SunOpta Inc. (STKL) shares are taking a tumble today, with the stock down by approximately 18.1% in trading on Wednesday. The decline comes after the company reported its second-quarter 2021 financial results, which showed mixed performance compared to Wall Street expectations. While revenue increased 9.7% to $202.3 million, driven by a 21.4% increase in plant-based products, fruit-based sales fell 1.9%. The loss from continuing operations improved to $0.9 million, compared to a loss of $5.1 million a year ago, but net loss was $1.7 million, or $0.02 per share. Analysts were expecting revenue of $198.9 million and a loss of $0.01 per share, so results were mixed.
SunOpta's gross margin was 13%, up from 12.6% a year ago, but still below expectations. The company's earnings report also highlighted the challenges it faces in the commodity environment, with higher costs that it cannot pass on to customers. Despite these headwinds,
is navigating the environment well, with revenue growth and improved gross margins.
Investors may be concerned about the company's ability to maintain its growth trajectory in the face of these challenges. Additionally, the mixed earnings report may have raised questions about the company's ability to meet expectations in the future. While SunOpta's stock price has been volatile in the past, today's sell-off may be overdone, given the company's strong fundamentals and growth prospects.
In an interview with Barron's, SunOpta CEO Joe Ennen expressed confidence in the company's ability to overcome these challenges and continue its growth trajectory. "We are focused on driving operational excellence and leveraging our unique capabilities to deliver value to our customers and shareholders," Ennen said. "We believe that our strong fundamentals and growth prospects position us well to navigate the current environment and continue to deliver strong results."
SunOpta's stock price has been on a rollercoaster ride in recent months, with the share price fluctuating significantly. Today's sell-off may be an opportunity for investors to buy the stock at a discounted price, given the company's strong fundamentals and growth prospects.
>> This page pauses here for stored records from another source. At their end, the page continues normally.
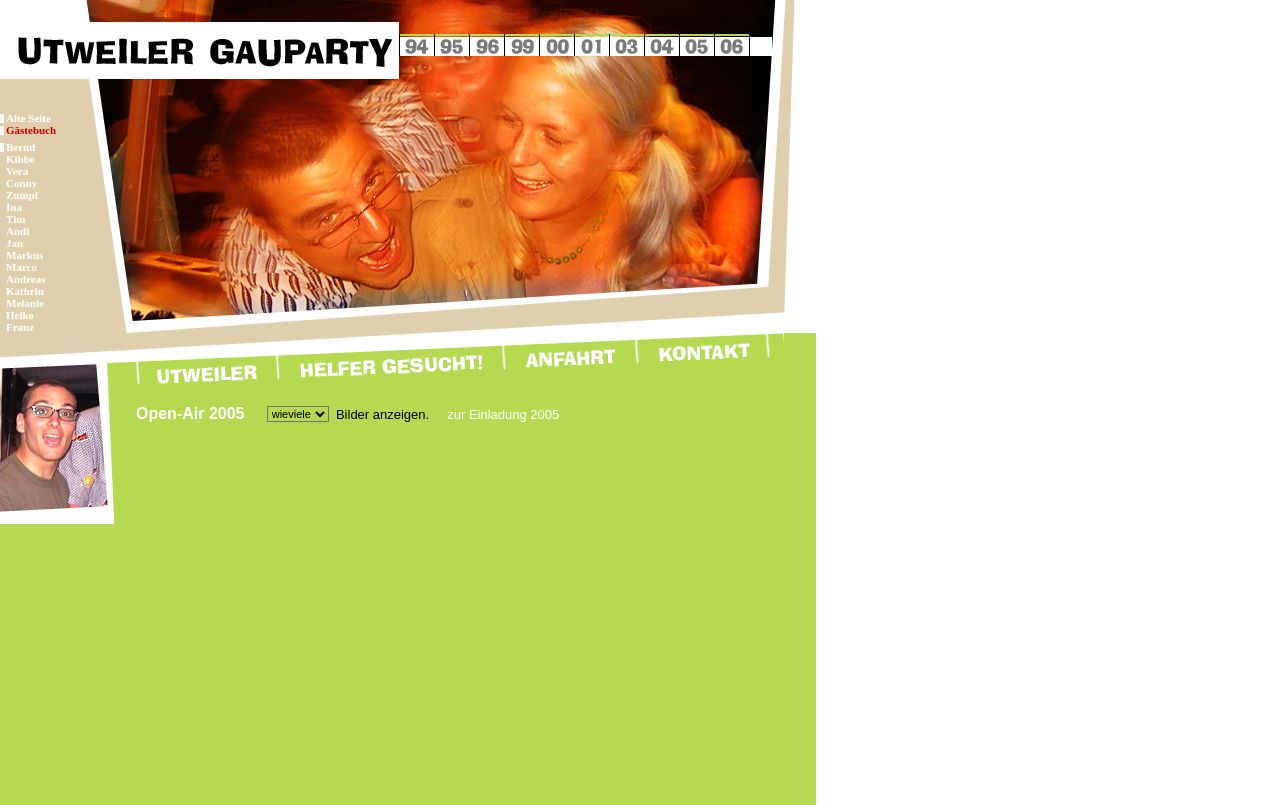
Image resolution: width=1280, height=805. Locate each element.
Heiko (20, 315)
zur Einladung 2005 (503, 414)
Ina (14, 207)
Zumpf (22, 195)
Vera (17, 171)
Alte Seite (28, 118)
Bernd (20, 147)
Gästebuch (31, 130)
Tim (15, 219)
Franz (20, 327)
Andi (17, 231)
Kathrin (25, 291)
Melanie (25, 303)
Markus (24, 255)
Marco (21, 267)
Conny (21, 183)
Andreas (26, 279)
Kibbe (20, 159)
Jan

However, investors should carefully consider the risks and challenges facing the company before making an investment decision.
In conclusion, SunOpta's stock is falling today due to mixed earnings results and concerns about the company's ability to maintain its growth trajectory in the face of commodity challenges. However, the company's strong fundamentals and growth prospects may make today's sell-off an attractive buying opportunity for investors. As always, investors should carefully consider the risks and challenges facing the company before making an investment decision.